The federal public land is located in San Juan County in southern Utah and protects 1,351,849 acres of public land surrounding the Bear Ears. Local resistance has caused tension against imposing more protections to public land, which would restrict future development and mining.
The Trump administration has launched a review over the large national monument concerning whether it should be rescinded or scaled back. Some locals in Blanding, Utah, have come out and suggested a compromise by shrinking the monument to just protect the cliff dwellings and antiquities instead of imposing restrictions on the surrounding area affecting Blanding residents.
Gloria Rivera, an Apache Native American who is an academic advisor at Salt Lake Community College, has weighed in on the discussion of compromise.
“It’s irrelevant what residents think because as Native Americans, it’s rightfully our land,” she says. “Shrinking the monument is basically taking the last connections they have to connect to our history and ancestors, and the minute white people start taking more and more, they keep going and going. We will have nothing.”
Rivera points out that this is similar to current policies the government has been accused of abusing to secure land without proper due diligence.

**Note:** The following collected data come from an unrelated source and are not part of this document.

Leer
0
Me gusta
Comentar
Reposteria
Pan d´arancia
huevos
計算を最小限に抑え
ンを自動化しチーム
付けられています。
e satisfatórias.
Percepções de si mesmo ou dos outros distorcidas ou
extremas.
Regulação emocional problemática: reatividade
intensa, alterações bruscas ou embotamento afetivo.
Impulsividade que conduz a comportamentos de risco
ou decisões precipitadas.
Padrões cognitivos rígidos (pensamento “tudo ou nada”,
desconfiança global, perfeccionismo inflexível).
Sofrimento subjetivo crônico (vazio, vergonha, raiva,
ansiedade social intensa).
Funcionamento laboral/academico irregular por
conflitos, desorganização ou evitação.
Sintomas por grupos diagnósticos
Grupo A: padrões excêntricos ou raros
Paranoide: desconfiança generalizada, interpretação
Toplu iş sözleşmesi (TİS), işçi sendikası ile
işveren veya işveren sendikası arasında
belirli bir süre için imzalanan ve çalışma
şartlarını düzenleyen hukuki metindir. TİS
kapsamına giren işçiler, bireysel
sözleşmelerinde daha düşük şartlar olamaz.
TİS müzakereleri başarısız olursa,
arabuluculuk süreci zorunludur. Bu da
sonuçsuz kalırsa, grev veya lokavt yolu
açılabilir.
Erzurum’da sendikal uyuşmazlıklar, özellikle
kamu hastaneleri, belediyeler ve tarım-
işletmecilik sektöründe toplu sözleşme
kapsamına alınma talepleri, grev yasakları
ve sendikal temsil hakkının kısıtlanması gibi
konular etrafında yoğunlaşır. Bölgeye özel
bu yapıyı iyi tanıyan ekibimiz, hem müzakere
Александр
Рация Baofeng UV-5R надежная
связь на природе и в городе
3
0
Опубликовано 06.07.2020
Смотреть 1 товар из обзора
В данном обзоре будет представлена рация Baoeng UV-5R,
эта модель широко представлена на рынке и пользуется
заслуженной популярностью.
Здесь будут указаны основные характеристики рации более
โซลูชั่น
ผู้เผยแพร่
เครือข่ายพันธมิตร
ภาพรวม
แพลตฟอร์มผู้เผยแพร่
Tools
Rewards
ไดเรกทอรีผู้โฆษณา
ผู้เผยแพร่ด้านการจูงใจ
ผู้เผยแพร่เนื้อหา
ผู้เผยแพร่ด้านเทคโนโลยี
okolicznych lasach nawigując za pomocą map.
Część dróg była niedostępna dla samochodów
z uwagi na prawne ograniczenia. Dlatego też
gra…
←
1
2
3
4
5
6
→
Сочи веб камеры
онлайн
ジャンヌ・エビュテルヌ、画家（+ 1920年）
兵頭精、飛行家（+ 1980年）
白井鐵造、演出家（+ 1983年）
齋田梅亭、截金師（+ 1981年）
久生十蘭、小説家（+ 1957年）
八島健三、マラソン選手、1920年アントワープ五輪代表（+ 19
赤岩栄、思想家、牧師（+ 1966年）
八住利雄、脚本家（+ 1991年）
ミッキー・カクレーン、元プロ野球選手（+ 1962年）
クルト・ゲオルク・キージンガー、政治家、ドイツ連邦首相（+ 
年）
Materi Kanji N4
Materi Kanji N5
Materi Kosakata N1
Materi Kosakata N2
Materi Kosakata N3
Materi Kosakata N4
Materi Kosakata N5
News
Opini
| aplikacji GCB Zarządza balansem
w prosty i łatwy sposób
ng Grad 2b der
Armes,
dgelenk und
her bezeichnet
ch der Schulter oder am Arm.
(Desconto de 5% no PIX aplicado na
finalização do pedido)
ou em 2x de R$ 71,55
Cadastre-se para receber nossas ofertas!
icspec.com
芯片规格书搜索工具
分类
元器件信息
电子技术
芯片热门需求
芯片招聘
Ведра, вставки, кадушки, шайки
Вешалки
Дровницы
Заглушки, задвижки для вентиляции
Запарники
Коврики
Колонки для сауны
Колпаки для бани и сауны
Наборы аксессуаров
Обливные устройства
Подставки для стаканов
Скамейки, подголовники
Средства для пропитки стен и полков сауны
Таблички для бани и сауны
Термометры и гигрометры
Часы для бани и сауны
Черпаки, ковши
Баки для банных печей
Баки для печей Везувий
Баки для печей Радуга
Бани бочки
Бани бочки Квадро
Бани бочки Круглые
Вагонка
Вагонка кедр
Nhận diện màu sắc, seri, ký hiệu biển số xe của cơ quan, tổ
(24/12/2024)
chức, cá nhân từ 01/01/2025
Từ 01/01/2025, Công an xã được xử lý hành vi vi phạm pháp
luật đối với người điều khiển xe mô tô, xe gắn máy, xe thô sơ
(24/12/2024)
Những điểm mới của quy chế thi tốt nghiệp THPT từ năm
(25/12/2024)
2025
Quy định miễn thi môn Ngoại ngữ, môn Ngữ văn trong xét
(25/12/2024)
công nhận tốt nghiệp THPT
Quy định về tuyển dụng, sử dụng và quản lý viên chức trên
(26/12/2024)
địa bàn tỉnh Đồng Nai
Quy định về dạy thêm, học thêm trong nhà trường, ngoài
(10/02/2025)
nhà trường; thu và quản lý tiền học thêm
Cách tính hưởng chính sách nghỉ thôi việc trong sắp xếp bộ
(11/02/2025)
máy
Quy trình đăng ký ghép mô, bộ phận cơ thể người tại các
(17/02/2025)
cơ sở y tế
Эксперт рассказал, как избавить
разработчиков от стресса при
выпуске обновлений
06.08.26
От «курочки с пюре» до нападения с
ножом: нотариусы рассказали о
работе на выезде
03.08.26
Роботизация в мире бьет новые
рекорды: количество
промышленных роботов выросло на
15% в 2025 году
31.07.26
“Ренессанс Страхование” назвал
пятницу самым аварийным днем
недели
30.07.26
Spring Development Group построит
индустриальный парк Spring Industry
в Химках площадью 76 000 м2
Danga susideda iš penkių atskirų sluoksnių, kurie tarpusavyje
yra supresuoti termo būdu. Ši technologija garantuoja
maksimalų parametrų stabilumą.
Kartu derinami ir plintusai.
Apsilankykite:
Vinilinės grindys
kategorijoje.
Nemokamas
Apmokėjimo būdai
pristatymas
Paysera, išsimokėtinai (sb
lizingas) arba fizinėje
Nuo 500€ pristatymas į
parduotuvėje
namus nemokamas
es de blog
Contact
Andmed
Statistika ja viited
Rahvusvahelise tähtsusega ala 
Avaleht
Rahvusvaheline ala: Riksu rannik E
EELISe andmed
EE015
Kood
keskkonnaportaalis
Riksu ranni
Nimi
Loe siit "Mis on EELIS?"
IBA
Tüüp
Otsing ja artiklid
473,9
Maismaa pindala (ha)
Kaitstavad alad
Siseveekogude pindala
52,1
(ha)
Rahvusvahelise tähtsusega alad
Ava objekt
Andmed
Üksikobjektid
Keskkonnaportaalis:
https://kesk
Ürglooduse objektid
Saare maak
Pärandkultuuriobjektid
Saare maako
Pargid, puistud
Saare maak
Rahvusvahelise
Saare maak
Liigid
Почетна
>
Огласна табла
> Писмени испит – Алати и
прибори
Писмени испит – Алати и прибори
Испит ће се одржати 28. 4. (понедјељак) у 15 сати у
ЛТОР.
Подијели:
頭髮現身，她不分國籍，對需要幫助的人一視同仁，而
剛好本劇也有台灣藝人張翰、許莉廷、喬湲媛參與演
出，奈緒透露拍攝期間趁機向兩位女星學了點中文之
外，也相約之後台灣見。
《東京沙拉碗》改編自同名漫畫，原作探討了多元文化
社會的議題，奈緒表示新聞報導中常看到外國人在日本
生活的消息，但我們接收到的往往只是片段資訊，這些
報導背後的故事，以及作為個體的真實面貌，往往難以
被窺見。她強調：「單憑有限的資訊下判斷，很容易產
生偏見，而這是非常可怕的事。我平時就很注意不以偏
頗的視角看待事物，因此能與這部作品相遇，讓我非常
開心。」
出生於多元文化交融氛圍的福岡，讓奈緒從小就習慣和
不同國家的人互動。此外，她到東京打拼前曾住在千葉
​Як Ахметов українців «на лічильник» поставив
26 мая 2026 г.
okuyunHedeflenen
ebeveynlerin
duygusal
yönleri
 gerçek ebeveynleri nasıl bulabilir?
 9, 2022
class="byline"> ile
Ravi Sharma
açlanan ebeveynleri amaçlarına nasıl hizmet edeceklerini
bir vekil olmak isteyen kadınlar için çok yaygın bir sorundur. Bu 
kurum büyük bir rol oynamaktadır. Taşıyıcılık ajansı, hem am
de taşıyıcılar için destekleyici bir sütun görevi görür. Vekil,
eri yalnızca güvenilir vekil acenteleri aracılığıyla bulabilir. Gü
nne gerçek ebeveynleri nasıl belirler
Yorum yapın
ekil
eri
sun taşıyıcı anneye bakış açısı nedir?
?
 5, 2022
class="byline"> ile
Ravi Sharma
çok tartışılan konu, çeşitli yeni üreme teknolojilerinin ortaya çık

“That’s how eminent domain started; the white people started out on the east coast and then they decided they would just take a little more land and then a little more,” she says. “White people displaced the Indians from Florida and put them in Oklahoma. They had no right to do that, but once you open the door to eminent domain, it becomes a travesty.”
The Antiquities Act is something that Rivera supports as a way to protect land from development and preserve it for indigenous people.
“Bears Ears monument is protected by the Antiquities Act, and our people, from whatever tribe they are, worship on these lands and pray in these lands, and that’s why it should be protected,” she says.
Those in favor of protecting Bears Ears and surrounding areas from oil and gas development believe that it will protect Native Americans artifacts, antiquities, ruins, and shrines from negative environmental impact.